Abstract

This paper uses relatively new heterogeneous panel autoregressive distributed lag cointegration methods to re-examine the long-run equilibrium and Granger causality relationship between tourism and economic growth for the small island developing states (SIDSs). In addition, the study incorporates energy consumption and foreign direct investment (FDI) as alternative growth determinants, during the period 1995–2014. After allowing for the heterogeneous country effect, a positive and statistically significant long-run equilibrium relationship between tourism, energy consumption, FDI, and gross domestic product, with a moderate convergence rate towards the long-run path is confirmed. The panel Granger causality test as proposed by Dumitrescu and Hurlin [(2012). Testing for Granger non-causality in heterogeneous panels.

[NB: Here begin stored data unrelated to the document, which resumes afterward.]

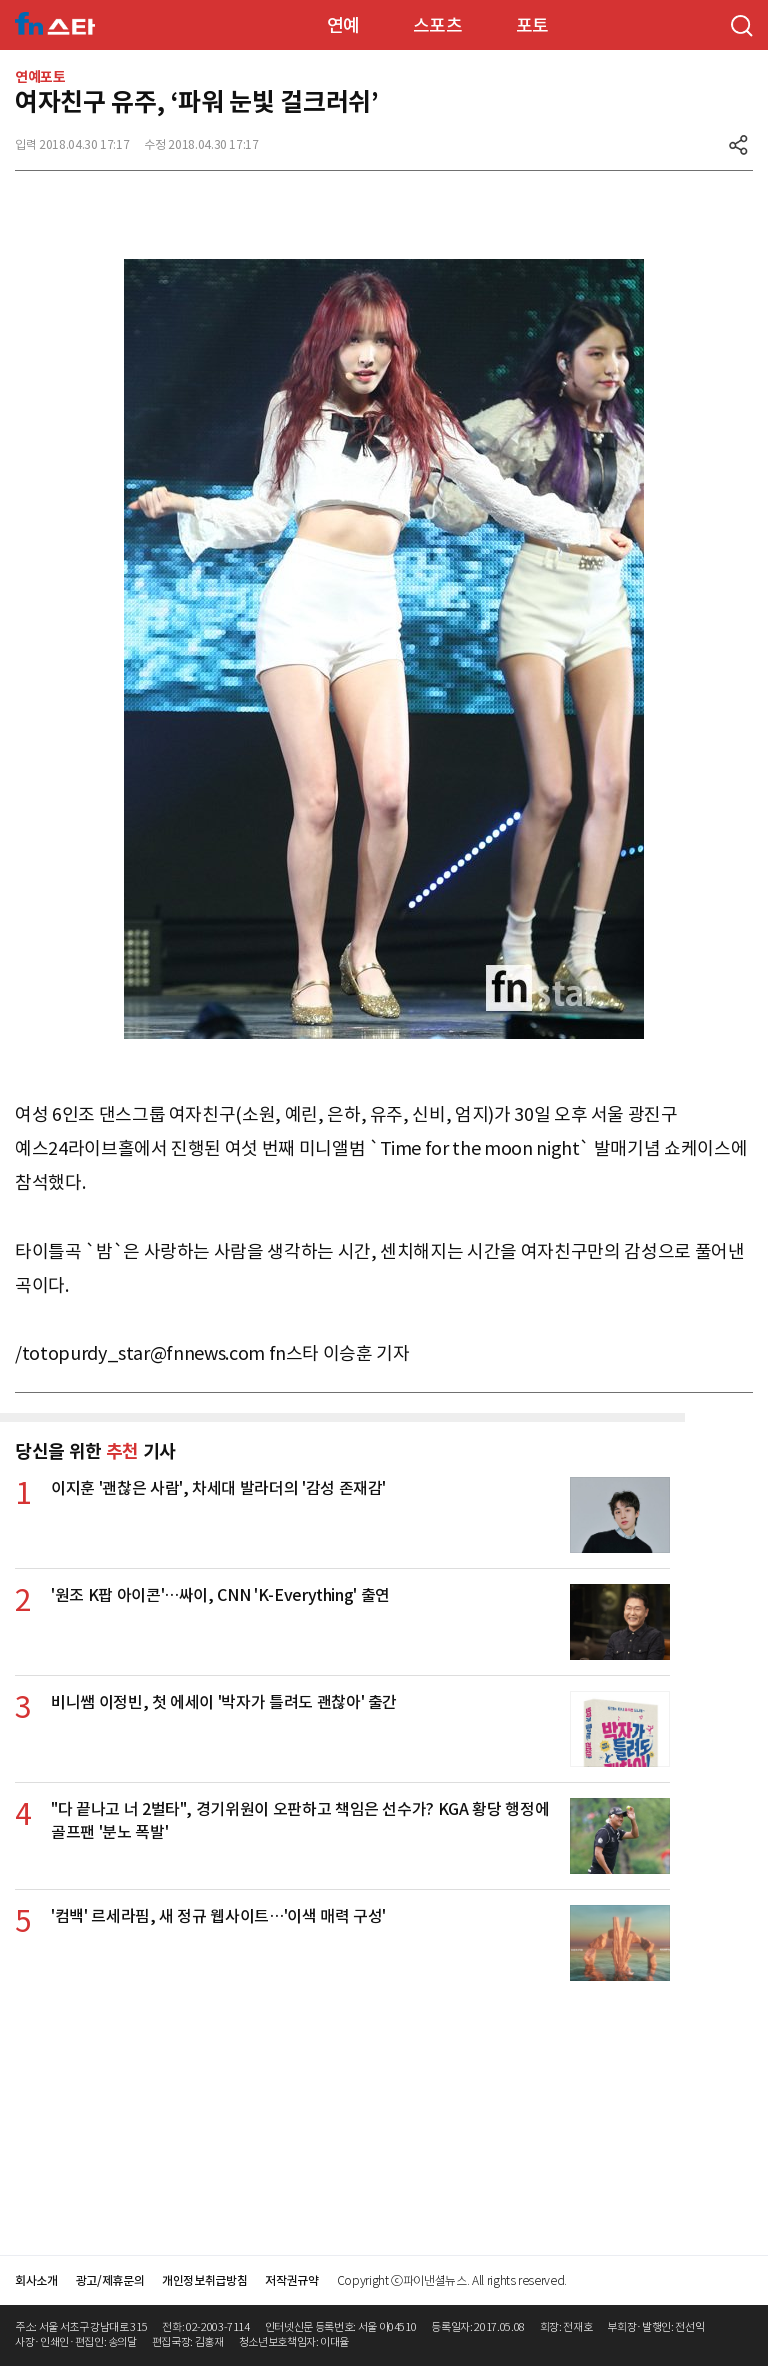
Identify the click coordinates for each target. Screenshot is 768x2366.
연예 (343, 25)
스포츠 (438, 25)
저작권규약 (291, 2280)
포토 (532, 25)
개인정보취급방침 (204, 2280)
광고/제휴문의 (110, 2280)
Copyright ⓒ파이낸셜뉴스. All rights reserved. (452, 2280)
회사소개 (36, 2280)
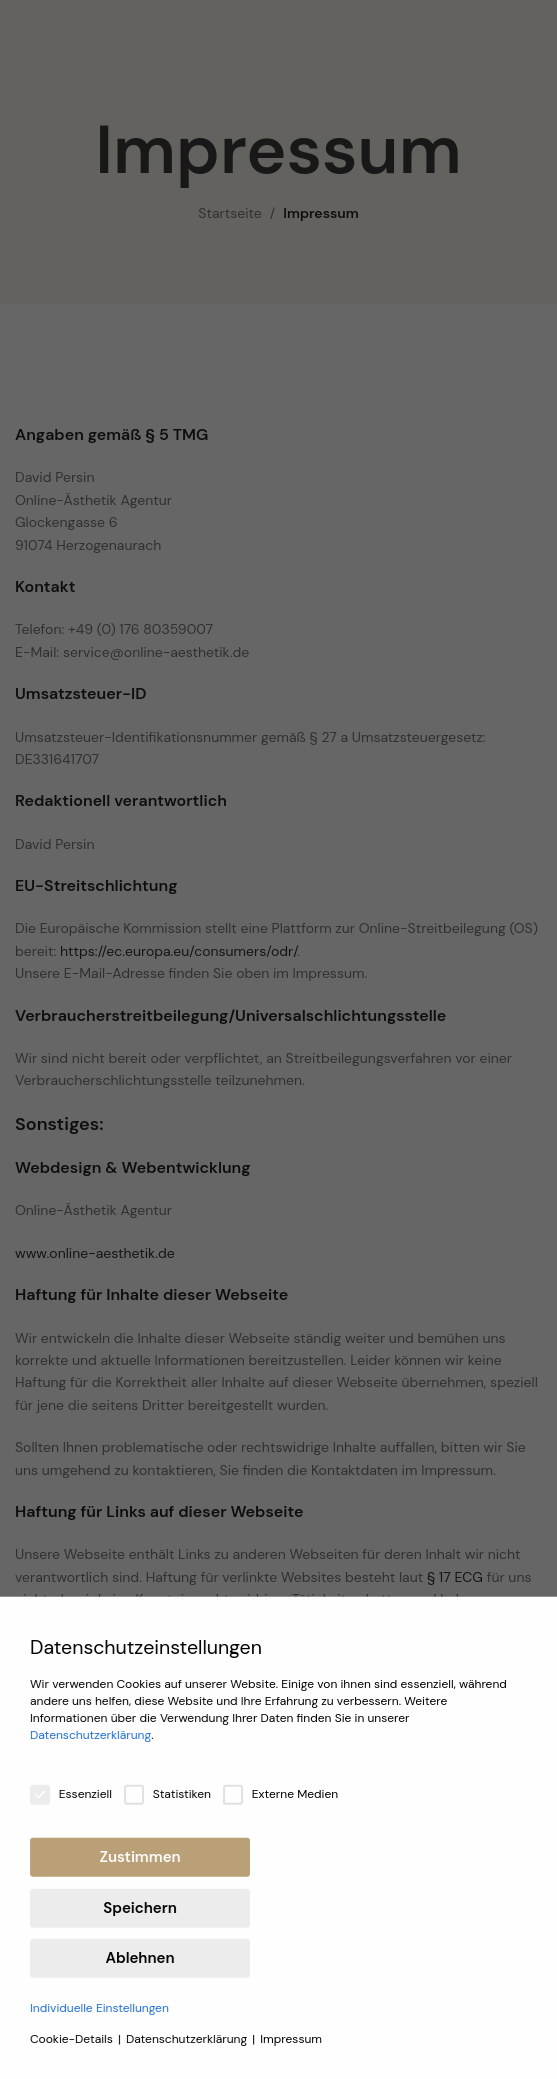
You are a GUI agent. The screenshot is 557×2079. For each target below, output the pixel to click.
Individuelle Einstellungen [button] (99, 2021)
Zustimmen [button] (139, 1870)
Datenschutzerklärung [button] (188, 2052)
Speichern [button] (139, 1921)
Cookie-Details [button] (73, 2052)
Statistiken (167, 1807)
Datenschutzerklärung (90, 1748)
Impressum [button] (291, 2052)
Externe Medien (280, 1807)
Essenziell (71, 1807)
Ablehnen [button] (140, 1971)
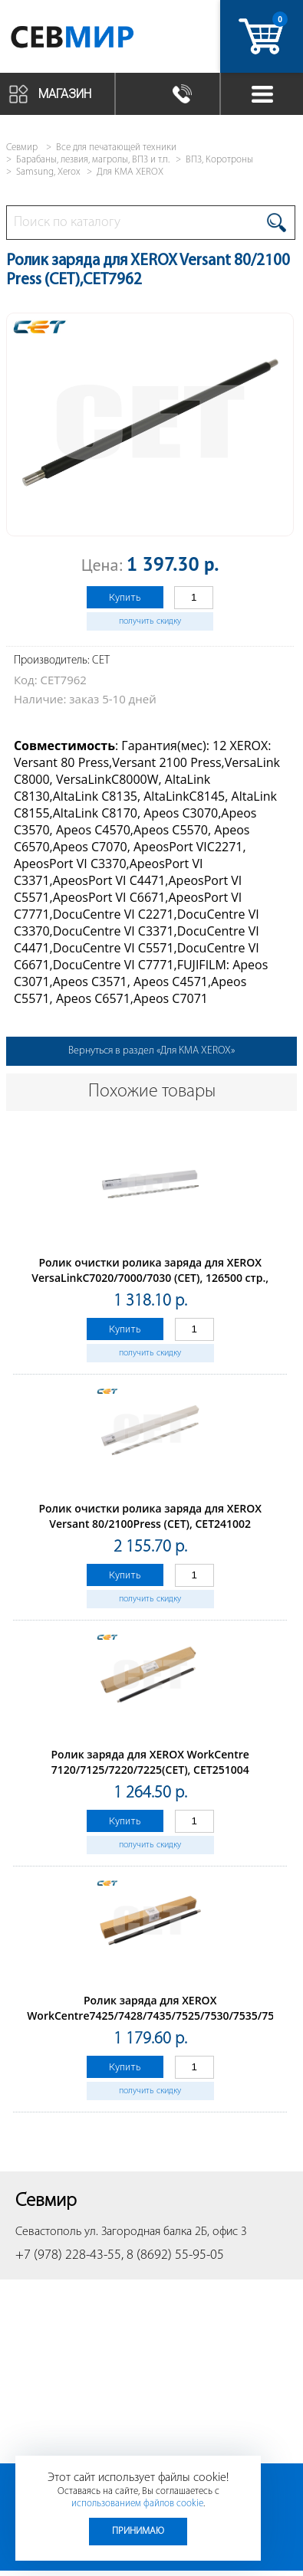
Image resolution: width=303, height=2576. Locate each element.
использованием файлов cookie (137, 2504)
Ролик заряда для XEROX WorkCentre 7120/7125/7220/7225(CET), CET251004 (150, 1762)
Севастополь (48, 2232)
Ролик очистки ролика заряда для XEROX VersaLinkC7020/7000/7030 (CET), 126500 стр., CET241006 (149, 1277)
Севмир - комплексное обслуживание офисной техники (94, 40)
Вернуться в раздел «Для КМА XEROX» (151, 1051)
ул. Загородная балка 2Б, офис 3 (165, 2232)
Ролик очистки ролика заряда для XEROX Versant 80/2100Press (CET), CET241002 (149, 1516)
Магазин (64, 94)
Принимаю (138, 2531)
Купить (125, 597)
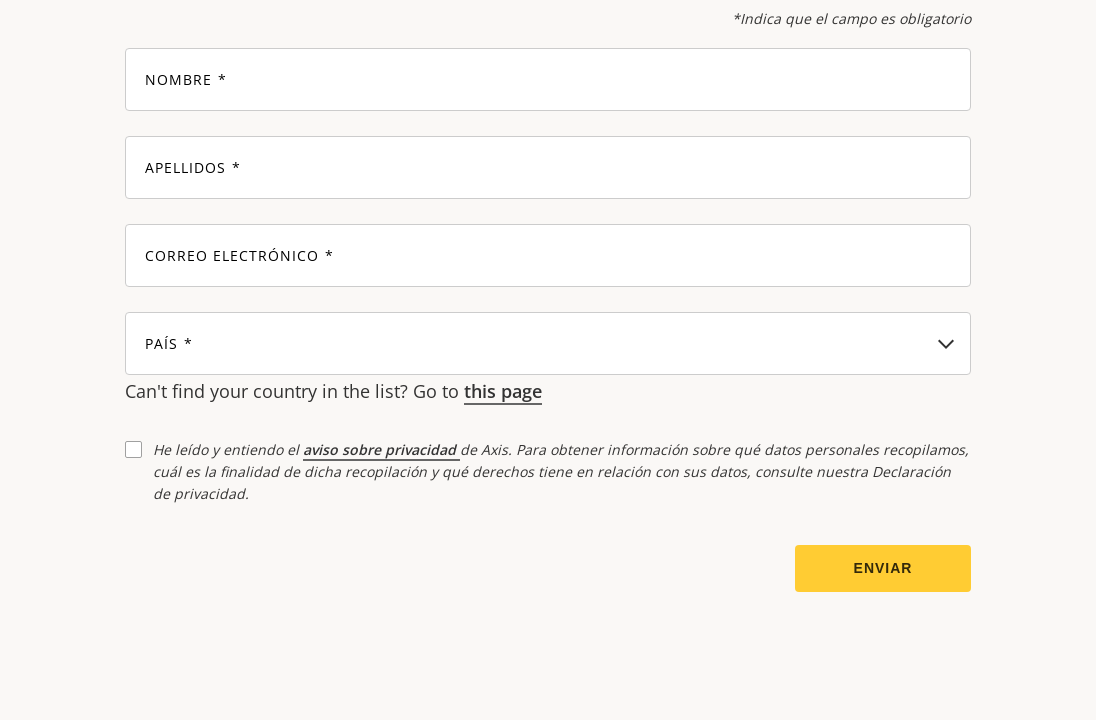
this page (503, 391)
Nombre (178, 80)
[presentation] (277, 569)
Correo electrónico (232, 256)
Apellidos (185, 168)
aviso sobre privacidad (381, 449)
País (161, 344)
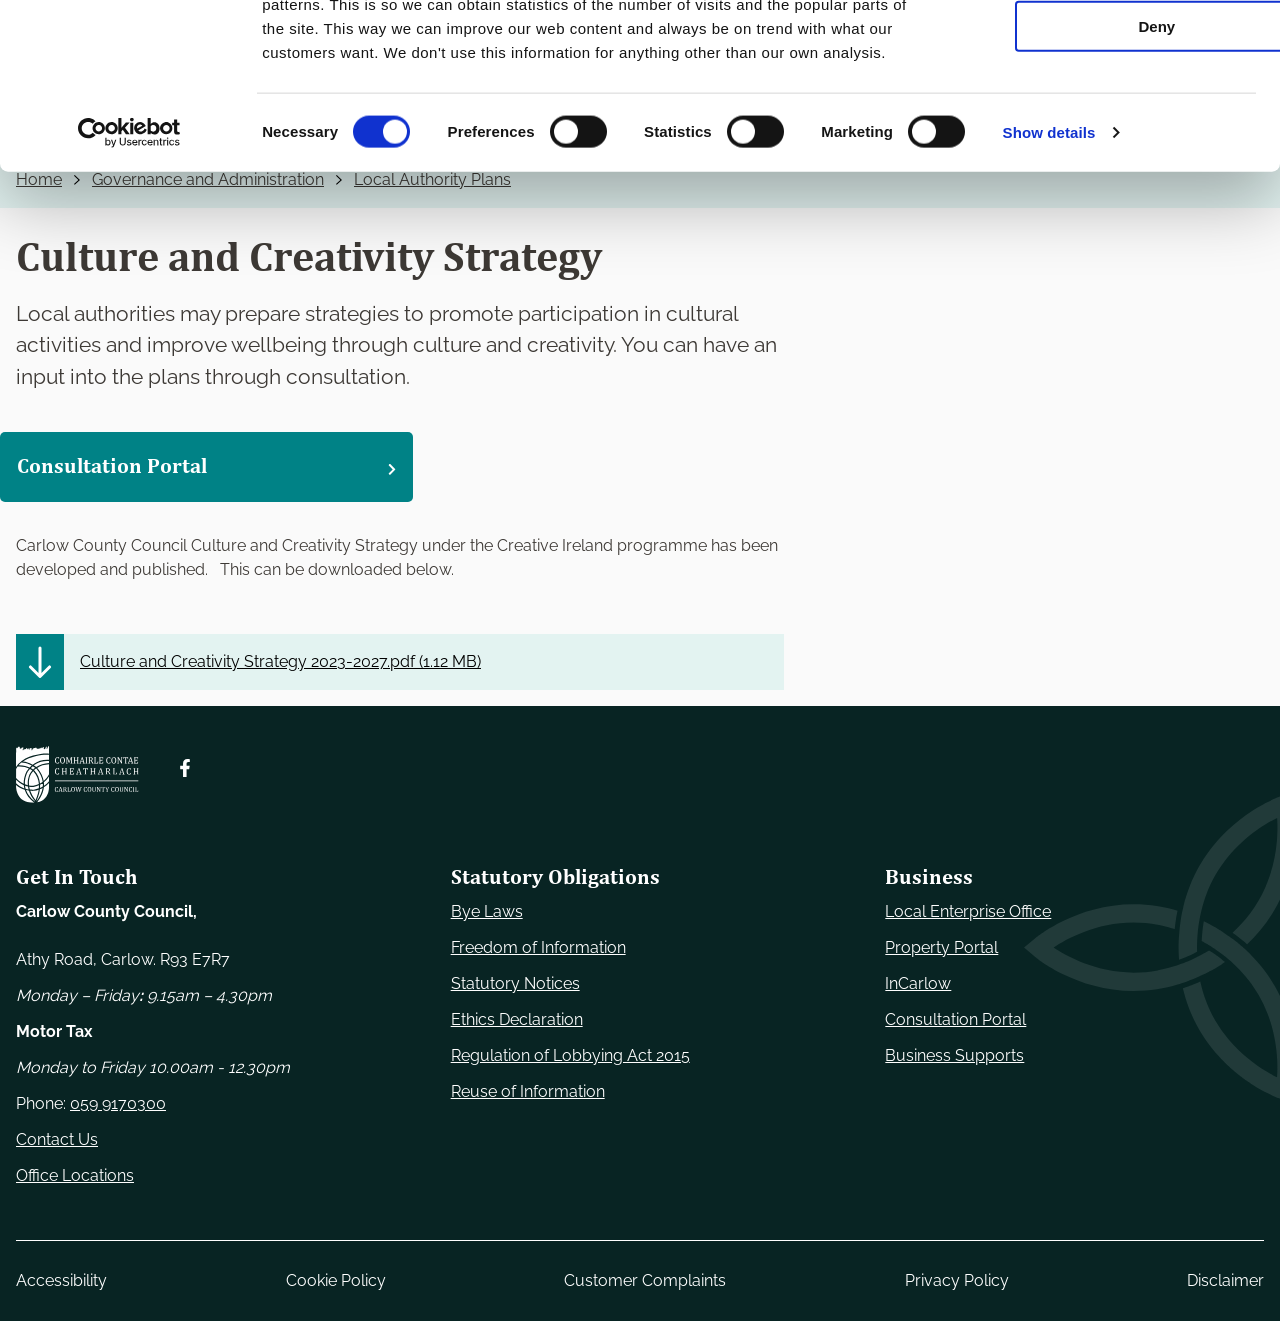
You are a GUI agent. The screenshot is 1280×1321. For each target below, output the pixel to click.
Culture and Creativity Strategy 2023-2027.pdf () (280, 661)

Economic Modelling, 29(4), 1450–1460.] shows bidirectional causality running from tourism to economic growth, from tourism to energy consumption and from energy consumption to economic growth, and unidirectional causality between FDI and tourism, between economic growth and FDI, and between FDI and energy consumption. Our empirical findings provide support for tourism-induced growth, tourism-induced energy consumption, tourism-induced investment, and the energy consumption-economic growth relationship in the case of SIDSs. Our empirical results resonate with the existing findings with major policy implications for the SIDSs.